The current mansion tax was put in place in 1989. At that point the parameters for the mansion tax more closely tied to one’s definition of a mansion. In 1989, any home sold for greater than $1 million the buyer was charged 1% of the sale price.
For example: If the apartment’s selling price was $1.25 million, the tax would be $12,500. At the time the law was put in place, $1 million was a pretty good inflection point for mansion consideration.
Mayor DeBlasio wanted to revise the mansion tax in 2015. His proposal, at that time, was a bump in the threshold from $1 million to $1.75 million. In conjunction with the threshold change, he also proposed moving the tax rate from 1% to 1.5% on real estate sales over $5 million. This was a net tax winner resulting in a $200 to $300 million windfall to the City and also an opportunity for him to win votes with his constituency. Unfortunately, for Mayor DeBlasio, this proposal failed.
In 2017, Mayor DeBlasio is running a similar mansion tax proposal up the Albany flagpole.
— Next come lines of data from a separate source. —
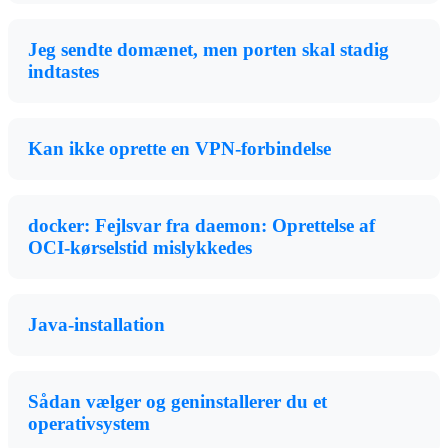
Jeg sendte domænet, men porten skal stadig
indtastes
Kan ikke oprette en VPN-forbindelse
docker: Fejlsvar fra daemon: Oprettelse af
OCI-kørselstid mislykkedes
Java-installation
Sådan vælger og geninstallerer du et
operativsystem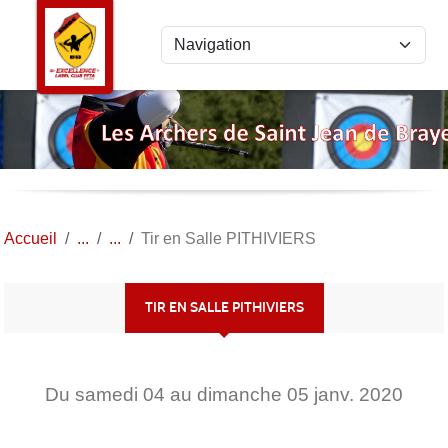
Panneau de gestion des cookies
Accueil
Tir en Salle PITHIVIERS
TIR EN SALLE PITHIVIERS
Du
samedi
04
au
dimanche
05
janv.
2020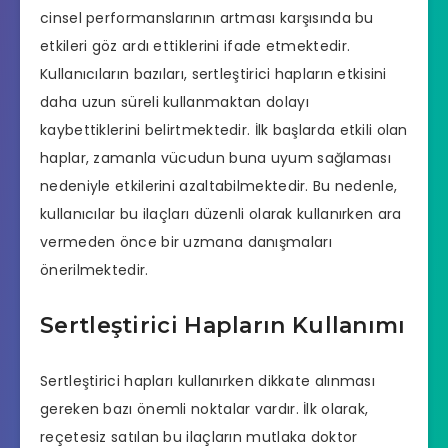
cinsel performanslarının artması karşısında bu
etkileri göz ardı ettiklerini ifade etmektedir.
Kullanıcıların bazıları, sertleştirici hapların etkisini
daha uzun süreli kullanmaktan dolayı
kaybettiklerini belirtmektedir. İlk başlarda etkili olan
haplar, zamanla vücudun buna uyum sağlaması
nedeniyle etkilerini azaltabilmektedir. Bu nedenle,
kullanıcılar bu ilaçları düzenli olarak kullanırken ara
vermeden önce bir uzmana danışmaları
önerilmektedir.
Sertleştirici Hapların Kullanımı
Sertleştirici hapları kullanırken dikkate alınması
gereken bazı önemli noktalar vardır. İlk olarak,
reçetesiz satılan bu ilaçların mutlaka doktor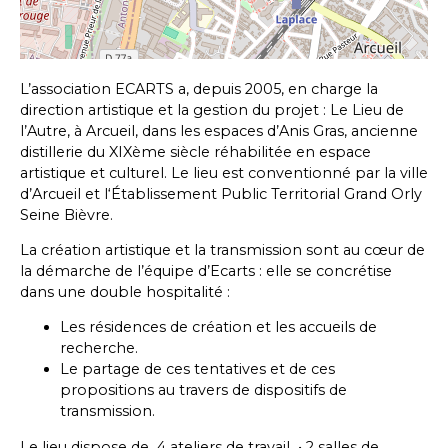
Une Petite Part
Formations
L’association ECARTS a, depuis 2005, en charge la
EMPLOIS ET STAGES
direction artistique et la gestion du projet : Le Lieu de
l’Autre, à Arcueil, dans les espaces d’Anis Gras, ancienne
distillerie du XIXème siècle réhabilitée en espace
artistique et culturel. Le lieu est conventionné par la ville
Leaflet
, ©
OpenStreetMap
contributeurs
d’Arcueil et l‘Établissement Public Territorial Grand Orly
Seine Bièvre.
La création artistique et la transmission sont au cœur de
la démarche de l’équipe d’Ecarts : elle se concrétise
dans une double hospitalité :
Les résidences de création et les accueils de
recherche.
Le partage de ces tentatives et de ces
propositions au travers de dispositifs de
transmission.
Le lieu dispose de 4 ateliers de travail • 2 salles de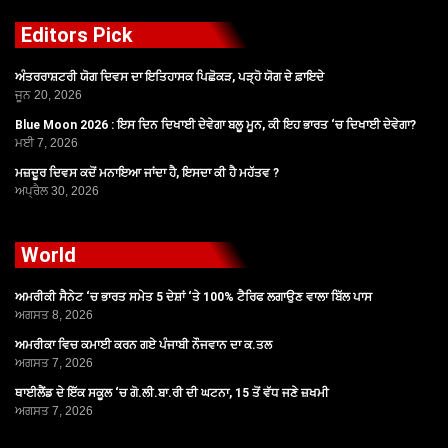
Editors Pick
ਅੰਤਰਰਾਸ਼ਟਰੀ ਯੋਗ ਦਿਵਸ ਦਾ ਇਤਿਹਾਸਕ ਪਿਛੋਕੜ, ਪੜ੍ਹੋ ਯੋਗ ਦੇ ਫ਼ਾਇਦੇ
ਜੂਨ 20, 2026
Blue Moon 2026 : ਇਸ ਦਿਨ ਦਿਖਾਈ ਦੇਵੇਗਾ ਬਲੂ ਮੂਨ, ਕੀ ਇਹ ਭਾਰਤ ‘ਚ ਦਿਖਾਈ ਦੇਵੇਗਾ?
ਮਈ 7, 2026
ਮਜ਼ਦੂਰ ਦਿਵਸ ਕਦੋਂ ਮਨਾਇਆ ਜਾਂਦਾ ਹੈ, ਇਸਦਾ ਕੀ ਹੈ ਮਹੱਤਵ ?
ਅਪ੍ਰੈਲ 30, 2026
World
ਅਮਰੀਕੀ ਸੈਨੇਟ ‘ਚ ਭਾਰਤ ਸਮੇਤ 5 ਦੇਸ਼ਾਂ ‘ਤੇ 100% ਟੈਰਿਫ ਲਗਾਉਣ ਵਾਲਾ ਬਿੱਲ ਪਾਸ
ਅਗਸਤ 8, 2026
ਅਮਰੀਕਾ ਵਿਚ ਕਮਾਈ ਕਰਨ ਗਏ ਪੰਜਾਬੀ ਨੌਜਵਾਨ ਦਾ ਕ.ਤਲ
ਅਗਸਤ 7, 2026
ਥਾਈਲੈਂਡ ਦੇ ਇੱਕ ਸਕੂਲ ‘ਚ ਗੋ.ਲੀ.ਬਾ.ਰੀ ਦੀ ਘਟਨਾ, 15 ਤੋਂ ਵੱਧ ਜਣੇ ਜ਼ਖਮੀ
ਅਗਸਤ 7, 2026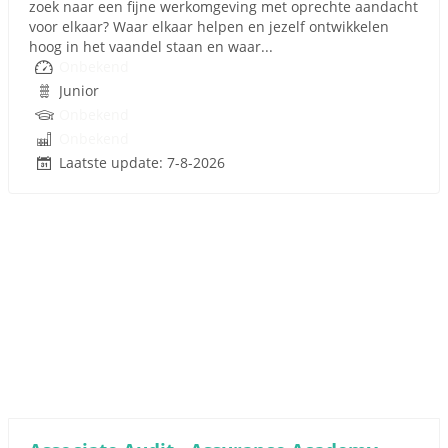
zoek naar een fijne werkomgeving met oprechte aandacht
voor elkaar? Waar elkaar helpen en jezelf ontwikkelen
hoog in het vaandel staan en waar...
Onbekend
Junior
Onbekend
Onbekend
Laatste update: 7-8-2026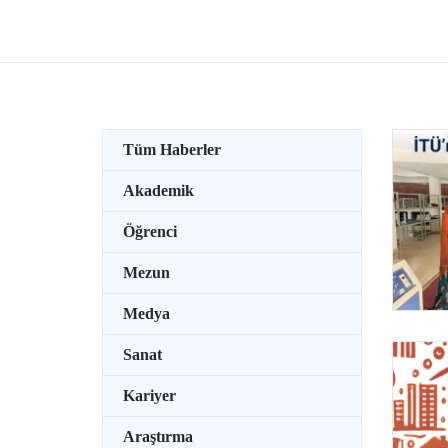
Oksit@
MXene
Sentez
isimli
Tekno
(TÜBİ
İnovas
(MCID)
yılı ç
hak ka
Tüm Haberler
Akademik
Öğrenci
Mezun
Medya
Sanat
Kariyer
Araştırma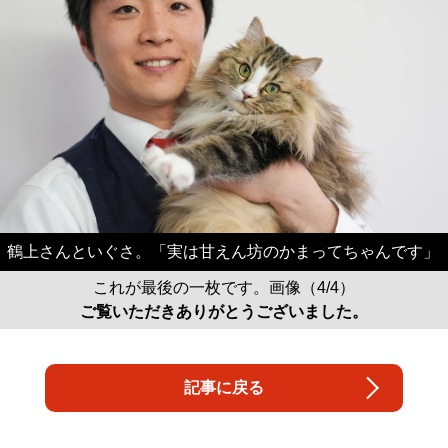
鶴上さんといぐさ。「実は甘えん坊のかまってちゃんです」
これが最後の一枚です。画像（4/4）
ご覧いただきありがとうございました。
記事に戻る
He has revised his plan. Property sold over $1 million would continue to be charged a tax of 1% while 2.5% would be charged on the margin for property over $2 million.
For example: If the apartment’s selling price was $3 million, the original tax would be $30,000. The proposed tax would be an additional $25,000 ($3 million – $2 million = $1 million times 2.5%) or a total of $55,000.
Mayor DeBlasio’s new mansion tax proposal would need approval from the state senate, assembly and governor’s office. With the current makeup of the senate this proposal will probably never see the light of day.
Although there are many social inequalities that need to be addressed in the City, placing significant tax burdens on one of the main financial drivers for the City should be debated and reasoned with plenty of collective thought. The law of unintended consequences always looms large in a City like New York and significant decisions around economic drivers should be properly vetted with the experts.